Overview

According to the molecular orbital (MO) model, benzene has a planar structure with a regular hexagon of six sp² hybridized carbons. As shown in Figure 1, each carbon is bonded to three other atoms with C–C–C and H–C–C bond angles of 120°. The C–H bond length is 109 pm, and the C–C bond length is 139 pm which is midway between the single bond length of sp³ hybridized carbons (154 pm) and sp² hybridized carbons (133 pm).

The carbon atoms also have an unhybridized 2p atomic orbital with one electron, perpendicular to the plane of the ring, which overlaps with the p orbitals of neighboring carbons, forming a continuous loop of π electrons above and below the plane of the ring. According to molecular orbital (MO) theory, these six 2p orbitals combine to form six π cyclic molecular orbitals (MOs) ψ₁, ψ₂, ψ₃, ψ₄, ψ_5, and ψ₆, as shown in the figure below. Among them, ψ₁, ψ₂, and ψ₃ are bonding, whereas ψ₄, ψ₅ and ψ₆ are antibonding MOs. Generally, the energy of the MOs and the number of nodes increases from ψ₁ to ψ₆,  whereas the bonding interaction decreases. However, these MOs of cyclic systems differ from the linear systems such as 1,3-butadiene by having two degenerate MOs.

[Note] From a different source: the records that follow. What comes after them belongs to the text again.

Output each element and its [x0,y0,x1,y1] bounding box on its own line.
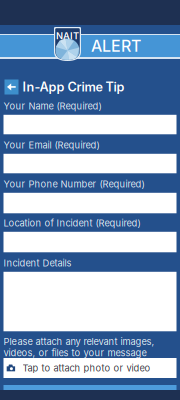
staticText: ALERT [91,36,141,56]
staticText: Your Email (Required) [4,140,100,151]
staticText: Tap to attach photo or video [22,362,150,374]
button[interactable]: Tap to attach photo or video [4,358,176,378]
staticText: NAIT [56,30,79,42]
staticText: Your Name (Required) [4,100,102,112]
staticText: In-App Crime Tip [22,79,124,95]
staticText: Location of Incident (Required) [4,218,140,229]
button[interactable]: Back [4,80,18,94]
staticText: Please attach any relevant images, video… [4,336,154,359]
staticText: Your Phone Number (Required) [4,178,144,190]
staticText: Incident Details [4,258,72,269]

The lowest energy bonding MO, ψ₁, has no nodes where all the orbitals are in phase. The next lowest MO has one node and can be represented in two ways, where the nodal plane passes through a bond or an atom. These two bonding MOs are degenerate and represented as ψ₂ and ψ₃. Similarly, the two nodal planes can pass through bonds or atoms, providing two degenerate antibonding MOs of ψ₄ and ψ₅. The final MO, ψ_6, has the highest energy, with three nodal planes representing the out-of-phase combination of all p orbitals.

The six π electrons that form a closed shell of delocalized π electron density above and below the plane of the ring occupy the three bonding MOs, ψ₁, ψ₂, and ψ₃, whose energies are lower than that of the isolated p orbital, thus leading to unusual stability of benzene.

Procedure

The molecular orbital model describes benzene as a regular planar hexagon with six sp² hybridized carbons.

Adjacent carbon atoms form σ bonds via sp²–sp²  orbital overlap. Each carbon atom also forms a σ bond with hydrogen by sp²–1s orbital overlap. All the bond angles are 120°.

In addition, each carbon has a half-filled unhybridized 2p atomic orbital perpendicular to the plane of the ring.

These six 2p orbitals combine to form three bonding and three antibonding molecular orbitals.

The bonding orbitals are completely filled by the six π electrons, while the antibonding orbitals are empty, giving benzene a closed-shell configuration that confers stability.

Consequently, the π electron density is delocalized in the form of doughnut-shaped regions above and below the plane of the ring.

Delocalization also explains why just one carbon–carbon bond length is observed for benzene, with a value between typical carbon–carbon single and double bond lengths.